Talking Back, Talking Black – John McWhorter

 

One would imagine that if ever there was a profession that attracted a certain liberal mindset, it would be being an ESL teacher (which is my day job). But this is false. In my time as an ESL teacher, I have discovered that the real qualifying factor is an inability to cut it back in your home country. A surprising amount of ESL teachers have a conservative streak, as I have found out from conversations where they have talked about their opinions about language. Their opinions often contradict the research on language and linguistics.

John McWhorter’s Talking Back, Talking Black is the opposite of such a conversation. In it, he examines the arguments against the status of “Black English” (as per McWhorter’s own labeling, but often called ‘African American Vernacular English’, or, as I heard as a child in the 90’s, Ebonics) as a proper functioning language, as opposed to merely being a flawed form of standard English. He takes a rather methodical approach to explaining why Black English should be considered a language on its own, and why the common retorts as to why it isn’t are false.
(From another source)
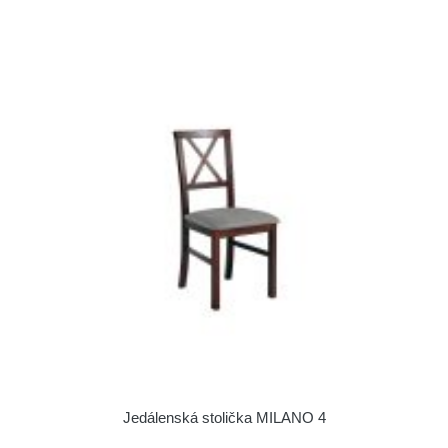
Jedálenská stolička MILANO 4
The reading of this book raises a completely separate issue; namely, what the hell is it that I claim to know about the subject. I don’t speak Black English, but I feel like just being an American it is somehow around me enough where some kind of opinion is justified. The book was helpful in demystifying that. Reading it, whenever I encountered one of the author’s points I realized that while I thought I could produce bits of the actual language, what I could at best do was parody. More importantly, I wasn’t paying enough attention to the language itself to notice whether these points were true or not. People normally do not applaud themselves at moments of ignorance, but it is here where I can again bring up those many much more conservative colleagues I have had over the years. Most Americans can parody Black English well enough that the parody is recognized, but this parodying is likley the extent of what the person actually knows.

Which is why I so frequently buy books like John McWhorter’s Talking Back, Talking Black. I have heard many arguments against Black English in my life, and I never found any of them to be particularly noteworthy. Largely, these conversations were emotional in nature. But I often did not have the ammunition to argue back against the peron to whom I was speaking.

Frankly, I have no idea. And I am happy this way.